» Task to carry out:
Leave out the pictures and copy the remaining records exactly.

» Material provided:
■ ■ ■

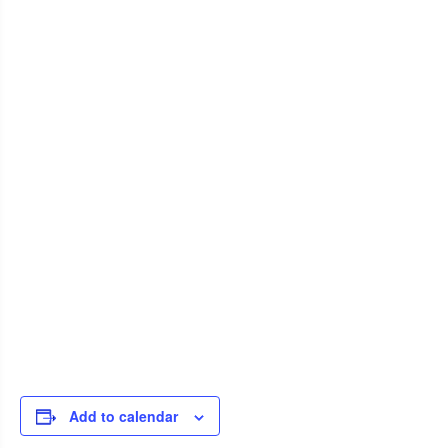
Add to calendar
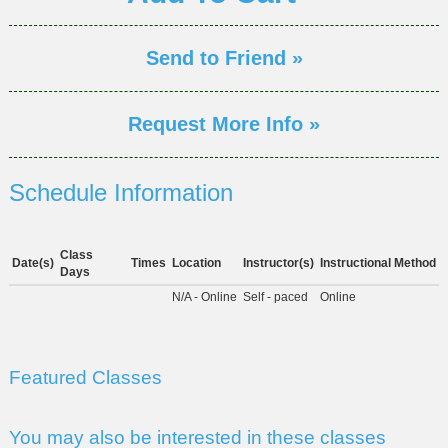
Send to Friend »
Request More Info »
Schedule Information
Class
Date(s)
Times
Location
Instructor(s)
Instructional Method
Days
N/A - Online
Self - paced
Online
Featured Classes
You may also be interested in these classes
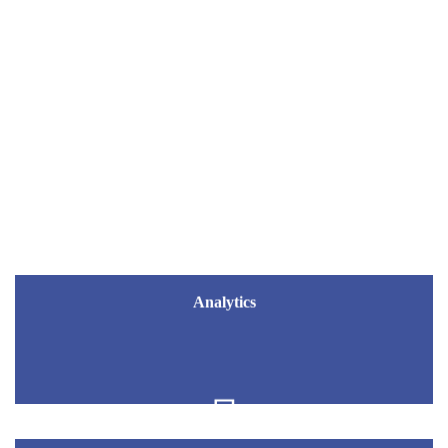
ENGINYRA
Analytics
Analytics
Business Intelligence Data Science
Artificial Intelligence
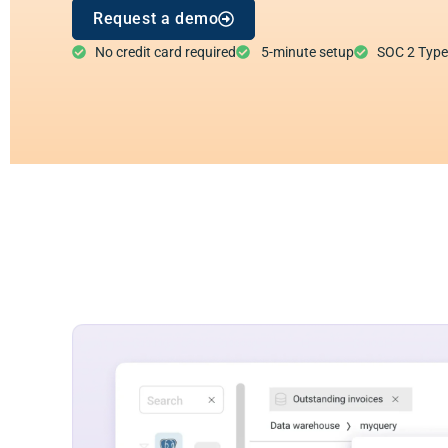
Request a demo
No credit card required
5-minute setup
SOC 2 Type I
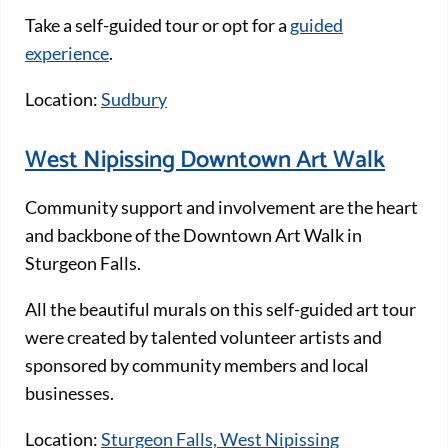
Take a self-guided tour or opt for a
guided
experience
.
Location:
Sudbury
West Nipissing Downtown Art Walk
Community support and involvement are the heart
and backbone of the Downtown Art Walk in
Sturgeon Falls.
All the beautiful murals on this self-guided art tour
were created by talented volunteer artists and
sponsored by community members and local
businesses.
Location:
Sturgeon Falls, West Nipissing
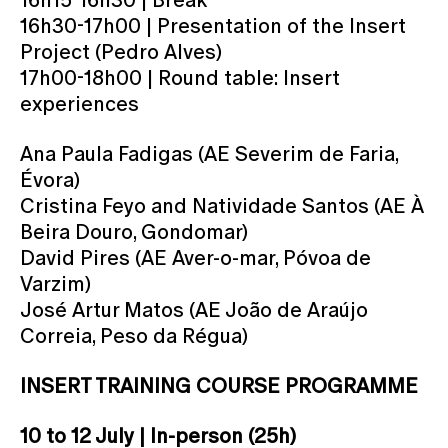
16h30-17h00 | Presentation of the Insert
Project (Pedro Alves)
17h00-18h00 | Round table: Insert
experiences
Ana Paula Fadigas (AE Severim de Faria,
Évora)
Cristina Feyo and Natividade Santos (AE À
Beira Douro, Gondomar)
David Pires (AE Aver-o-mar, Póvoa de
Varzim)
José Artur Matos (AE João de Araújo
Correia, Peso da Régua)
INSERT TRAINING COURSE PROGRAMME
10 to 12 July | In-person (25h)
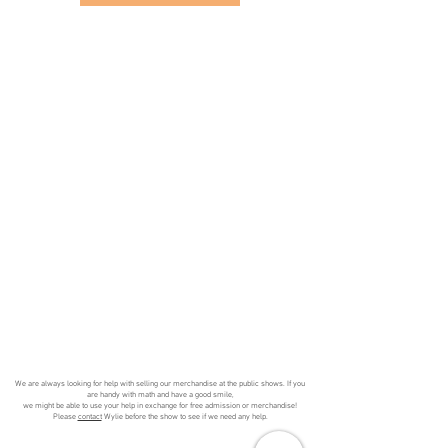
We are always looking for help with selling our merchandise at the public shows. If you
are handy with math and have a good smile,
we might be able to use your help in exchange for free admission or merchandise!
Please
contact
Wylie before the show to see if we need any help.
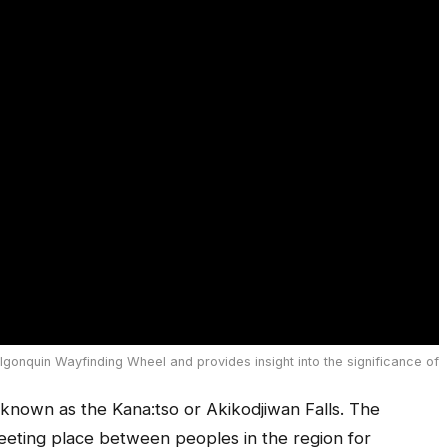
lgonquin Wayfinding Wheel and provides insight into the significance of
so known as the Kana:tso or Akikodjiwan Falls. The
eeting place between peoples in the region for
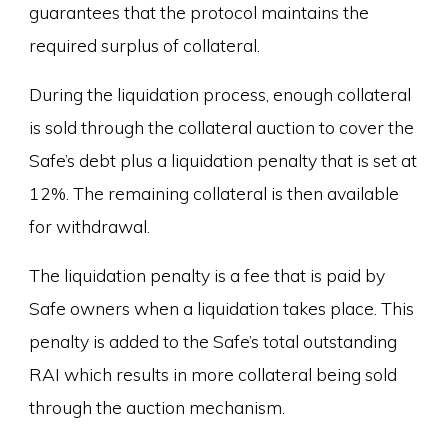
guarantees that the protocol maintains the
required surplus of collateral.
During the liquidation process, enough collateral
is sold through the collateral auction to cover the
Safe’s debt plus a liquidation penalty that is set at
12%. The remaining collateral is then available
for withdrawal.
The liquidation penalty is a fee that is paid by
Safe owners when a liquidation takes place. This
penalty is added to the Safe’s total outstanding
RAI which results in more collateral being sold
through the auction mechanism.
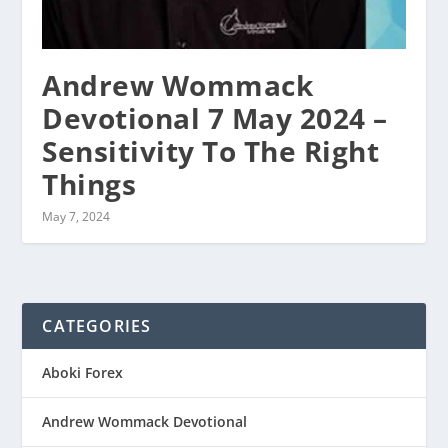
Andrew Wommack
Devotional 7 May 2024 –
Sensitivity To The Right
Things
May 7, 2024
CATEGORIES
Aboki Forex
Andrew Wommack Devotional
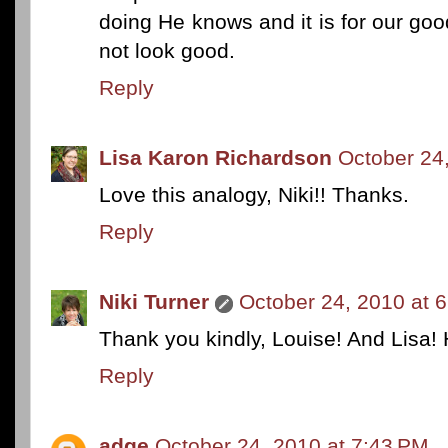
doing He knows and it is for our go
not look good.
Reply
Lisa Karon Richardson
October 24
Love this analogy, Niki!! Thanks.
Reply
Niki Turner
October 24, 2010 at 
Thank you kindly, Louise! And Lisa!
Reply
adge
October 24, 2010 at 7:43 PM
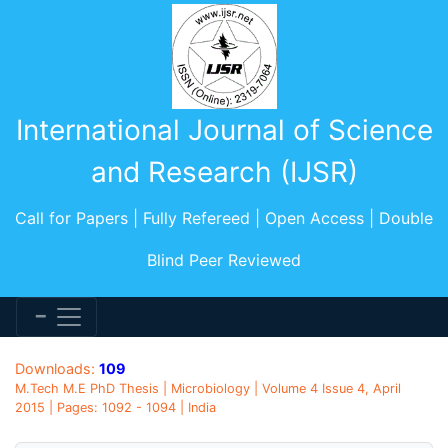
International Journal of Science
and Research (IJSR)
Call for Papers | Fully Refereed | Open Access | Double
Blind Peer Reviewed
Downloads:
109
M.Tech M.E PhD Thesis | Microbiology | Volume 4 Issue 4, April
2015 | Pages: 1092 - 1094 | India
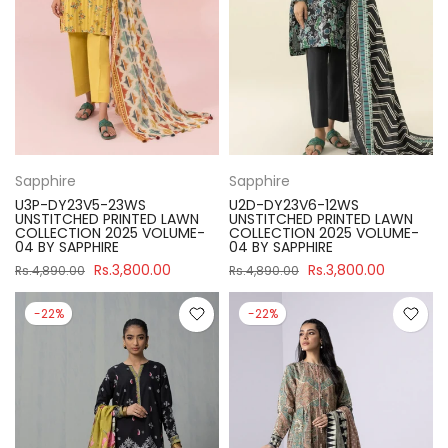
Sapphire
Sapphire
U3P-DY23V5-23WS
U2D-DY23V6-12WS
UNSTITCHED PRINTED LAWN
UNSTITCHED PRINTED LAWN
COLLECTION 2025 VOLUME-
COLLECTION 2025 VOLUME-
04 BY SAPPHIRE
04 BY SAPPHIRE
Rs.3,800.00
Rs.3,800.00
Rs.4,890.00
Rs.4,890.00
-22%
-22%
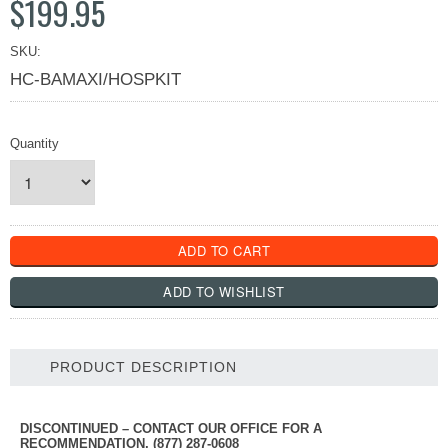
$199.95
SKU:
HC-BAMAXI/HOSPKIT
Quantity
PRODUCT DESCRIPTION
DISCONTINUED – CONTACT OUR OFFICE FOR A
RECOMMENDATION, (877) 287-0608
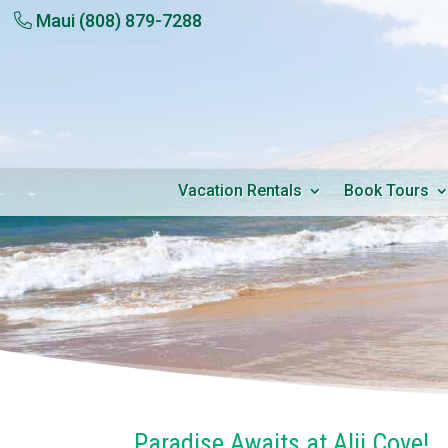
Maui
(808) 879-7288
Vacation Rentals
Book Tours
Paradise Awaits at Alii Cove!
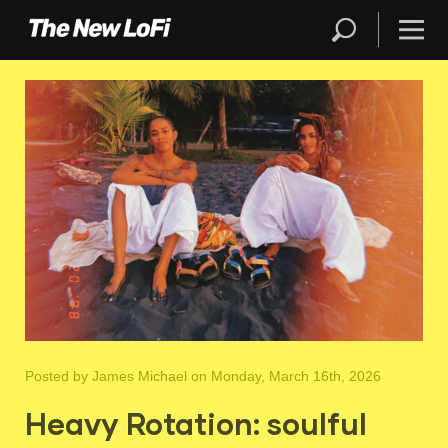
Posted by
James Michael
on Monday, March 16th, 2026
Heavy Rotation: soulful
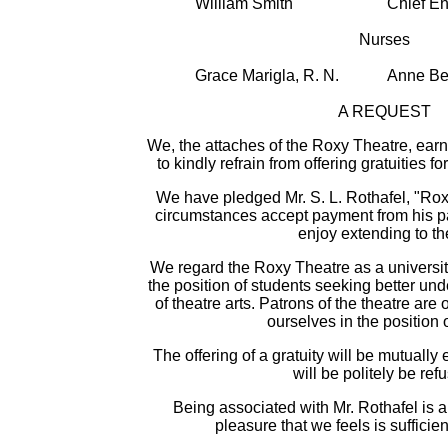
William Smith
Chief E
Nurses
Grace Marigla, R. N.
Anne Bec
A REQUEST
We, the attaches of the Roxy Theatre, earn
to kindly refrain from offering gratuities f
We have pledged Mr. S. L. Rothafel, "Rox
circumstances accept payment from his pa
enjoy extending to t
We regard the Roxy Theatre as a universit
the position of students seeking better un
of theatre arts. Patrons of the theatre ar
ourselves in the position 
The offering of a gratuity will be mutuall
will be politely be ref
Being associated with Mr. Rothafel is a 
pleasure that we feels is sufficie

■ ■ ■

» Solved exercise:
Add to calendar
Send to Friend »
Request More Info »
Schedule Information
Class
Date(s)
Times
Location
Instructor(s)
Instructional Method
Days
N/A - Online
Self - paced
Online
Featured Classes
You may also be interested in these classes
ENGINYRA
Analytics
Analytics
Business Intelligence Data Science
Artificial Intelligence
Request a demo
No credit card required
5-minute setup
SOC 2 Type I
Take a self-guided tour or opt for a
guided
experience
.
Location:
Sudbury
West Nipissing Downtown Art Walk
Community support and involvement are the heart
and backbone of the Downtown Art Walk in
Sturgeon Falls.
All the beautiful murals on this self-guided art tour
were created by talented volunteer artists and
sponsored by community members and local
businesses.
Location:
Sturgeon Falls, West Nipissing
16h30-17h00 | Presentation of the Insert
Project (Pedro Alves)
17h00-18h00 | Round table: Insert
experiences
Ana Paula Fadigas (AE Severim de Faria,
Évora)
Cristina Feyo and Natividade Santos (AE À
Beira Douro, Gondomar)
David Pires (AE Aver-o-mar, Póvoa de
Varzim)
José Artur Matos (AE João de Araújo
Correia, Peso da Régua)
INSERT TRAINING COURSE PROGRAMME
10 to 12 July | In-person (25h)
We are always looking for help with selling our merchandise at the public shows. If you
are handy with math and have a good smile,
we might be able to use your help in exchange for free admission or merchandise!
Please
contact
Wylie before the show to see if we need any help.
lgonquin Wayfinding Wheel and provides insight into the significance of
so known as the Kana:tso or Akikodjiwan Falls. The
eeting place between peoples in the region for
guarantees that the protocol maintains the
required surplus of collateral.
During the liquidation process, enough collateral
is sold through the collateral auction to cover the
Safe’s debt plus a liquidation penalty that is set at
12%. The remaining collateral is then available
for withdrawal.
The liquidation penalty is a fee that is paid by
Safe owners when a liquidation takes place. This
penalty is added to the Safe’s total outstanding
RAI which results in more collateral being sold
through the auction mechanism.
Andrew Wommack
Devotional 7 May 2024 –
Sensitivity To The Right
Things
May 7, 2024
CATEGORIES
Aboki Forex
Andrew Wommack Devotional
doing He knows and it is for our go
not look good.
Reply
Lisa Karon Richardson
October 24
Love this analogy, Niki!! Thanks.
Reply
Niki Turner
October 24, 2010 at 
Thank you kindly, Louise! And Lisa!
Reply
adge
October 24, 2010 at 7:43 PM
International Journal of Science
and Research (IJSR)
Call for Papers | Fully Refereed | Open Access | Double
Blind Peer Reviewed
Downloads:
109
M.Tech M.E PhD Thesis | Microbiology | Volume 4 Issue 4, April
2015 | Pages: 1092 - 1094 | India
Sapphire
Sapphire
U3P-DY23V5-23WS
U2D-DY23V6-12WS
UNSTITCHED PRINTED LAWN
UNSTITCHED PRINTED LAWN
COLLECTION 2025 VOLUME-
COLLECTION 2025 VOLUME-
04 BY SAPPHIRE
04 BY SAPPHIRE
Rs.3,800.00
Rs.3,800.00
Rs.4,890.00
Rs.4,890.00
-22%
-22%
$199.95
SKU:
HC-BAMAXI/HOSPKIT
Quantity
PRODUCT DESCRIPTION
DISCONTINUED – CONTACT OUR OFFICE FOR A
RECOMMENDATION, (877) 287-0608
Maui
(808) 879-7288
Vacation Rentals
Book Tours
Paradise Awaits at Alii Cove!
Posted by
James Michael
on Monday, March 16th, 2026
Heavy Rotation: soulful
William Smith
Chief E
Nurses
Grace Marigla, R. N.
Anne Bec
A REQUEST
We, the attaches of the Roxy Theatre, earn
to kindly refrain from offering gratuities f
We have pledged Mr. S. L. Rothafel, "Rox
circumstances accept payment from his pa
enjoy extending to t
We regard the Roxy Theatre as a universit
the position of students seeking better un
of theatre arts. Patrons of the theatre ar
ourselves in the position 
The offering of a gratuity will be mutuall
will be politely be ref
Being associated with Mr. Rothafel is a 
pleasure that we feels is sufficie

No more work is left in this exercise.